Let's talk about the social conscience part of ObamaCare, which has a lot of us who are in the pro-life community very concerned. Remember, the President said that he would preserve conscience rights; that is, providers would not be forced to provide abortions or abortifacients, that is, pills that will create abortions, or anything that is against our conscience. And, in fact, the first version of ObamaCare that passed the House passed only because the pro-life Members of the Democrats said those protections have to be in there, the so-called Hyde amendment that says that no taxpayer dollars will be spent on abortions or abortion-like activities. However, when it came back from the Senate, another trick was pulled and that was pulled out of the legislation. But the President said, well, look, I'll write an Executive order, which really has very little meaning, certainly in the long term. Any President can rescind that. There are many different ways to end-run an Executive order if it's not something that's in statute. So, as a result, there are plenty of holes in ObamaCare like Swiss cheese that allow taxpayer funding of abortions.

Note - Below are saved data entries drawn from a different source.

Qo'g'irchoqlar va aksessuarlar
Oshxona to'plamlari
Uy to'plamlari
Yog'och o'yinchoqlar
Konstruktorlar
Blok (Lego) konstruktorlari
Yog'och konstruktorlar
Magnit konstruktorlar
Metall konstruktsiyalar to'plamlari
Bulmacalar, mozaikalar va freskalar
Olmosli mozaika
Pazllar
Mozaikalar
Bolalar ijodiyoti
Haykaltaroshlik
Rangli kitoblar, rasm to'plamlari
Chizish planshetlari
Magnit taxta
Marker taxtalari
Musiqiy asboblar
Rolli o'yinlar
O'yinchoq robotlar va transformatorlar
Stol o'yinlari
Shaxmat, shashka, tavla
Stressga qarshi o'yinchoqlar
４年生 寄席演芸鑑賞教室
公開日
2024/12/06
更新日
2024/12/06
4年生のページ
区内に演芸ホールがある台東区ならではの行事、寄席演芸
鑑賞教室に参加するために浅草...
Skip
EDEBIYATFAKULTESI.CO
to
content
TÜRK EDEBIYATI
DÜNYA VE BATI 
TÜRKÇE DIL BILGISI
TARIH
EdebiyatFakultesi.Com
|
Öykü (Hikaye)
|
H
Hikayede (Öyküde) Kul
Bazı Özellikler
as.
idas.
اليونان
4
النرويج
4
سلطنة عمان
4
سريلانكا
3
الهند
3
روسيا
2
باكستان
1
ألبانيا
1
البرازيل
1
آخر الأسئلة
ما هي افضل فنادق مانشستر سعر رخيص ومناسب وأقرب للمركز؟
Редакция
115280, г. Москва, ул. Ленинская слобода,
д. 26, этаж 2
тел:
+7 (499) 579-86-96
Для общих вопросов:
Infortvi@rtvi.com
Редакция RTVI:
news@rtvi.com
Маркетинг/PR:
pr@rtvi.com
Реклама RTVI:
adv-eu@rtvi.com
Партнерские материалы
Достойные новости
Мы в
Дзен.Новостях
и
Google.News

Now for the first time in many years, a majority of Americans are pro-life. But I can tell you an overwhelming majority today and always has been against the taxpayer funding of abortions. But what we're dealing with today is not the taxpayer funding of abortions, that's already in law, and that's part of the reason to repeal it, but the fact that the President is now forcing religious institutions such as the Catholic Church to provide certain services that are against their conscience, such as abortifacients, abortions, and sterilizations. And so their choice is either to get out of health care entirely or to go along with the government and run into heavy fines.
So, where are we today with ObamaCare? Is it going to be repealed? Tomorrow ObamaCare will be repealed in the House of Representatives. That you can bet on. However, we all understand that there is a problem with the Senate, which is controlled by the very people who voted it in to begin with, and a President who, though he supports it and would not sign a repeal, says very little in defense of ObamaCare. But why? Because there's very little that is desirable to defend in it.
So I look forward to another opportunity to vote for the full repeal and look forward to next year when we'll have the ability to repeal it lock, stock, and barrel, pull it out by its roots and start over again with step-by-step reform in health care with patient choices, as it should be.